RECORDS FOR PROCESSING:
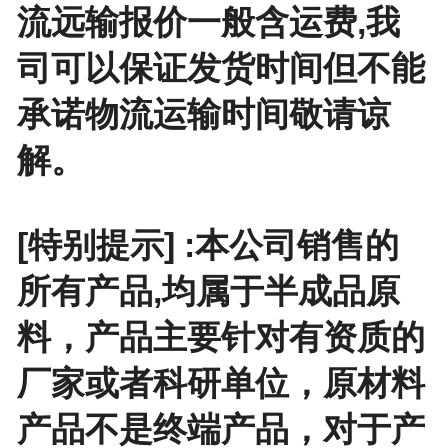
流远输报价一般含运费,我
司可以保证发货时间但不能
承诺物流运输时间敬请谅
解。
[特别提示] :本公司销售的
所有产品,均属于半成品原
料，产品主要针对有资质的
厂家或者科研单位，原材料
产品不是终端产品，对于产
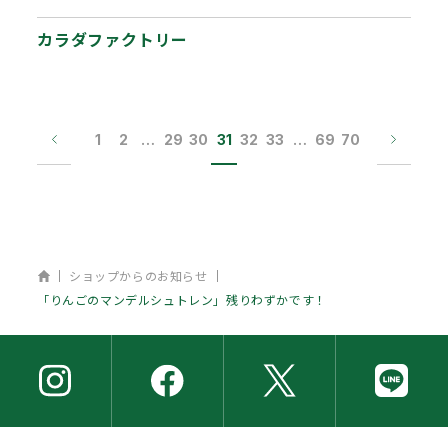
ス」がセットでお得にお買…
カラダファクトリー
1
2
…
29
30
31
32
33
…
69
70
ホーム
ショップからのお知らせ
「りんごのマンデルシュトレン」残りわずかです！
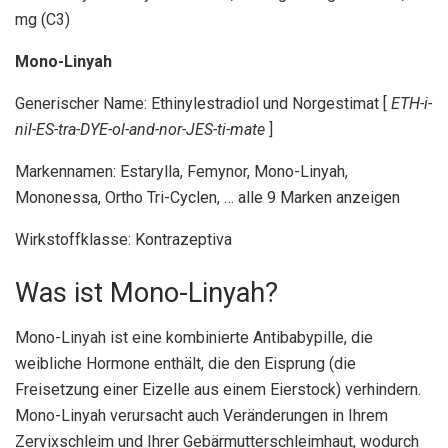
mg (C3)
Mono-Linyah
Generischer Name: Ethinylestradiol und Norgestimat [
ETH-i-
nil-ES-tra-DYE-ol-and-nor-JES-ti-mate
]
Markennamen: Estarylla, Femynor, Mono-Linyah,
Mononessa, Ortho Tri-Cyclen, … alle 9 Marken anzeigen
Wirkstoffklasse: Kontrazeptiva
Was ist Mono-Linyah?
Mono-Linyah ist eine kombinierte Antibabypille, die
weibliche Hormone enthält, die den Eisprung (die
Freisetzung einer Eizelle aus einem Eierstock) verhindern.
Mono-Linyah verursacht auch Veränderungen in Ihrem
Zervixschleim und Ihrer Gebärmutterschleimhaut, wodurch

WHAT THE TASK REQUIRES:
Determine how many lines of the data include the word "Linyah". Reply with the count and no other text.

REPLY:
5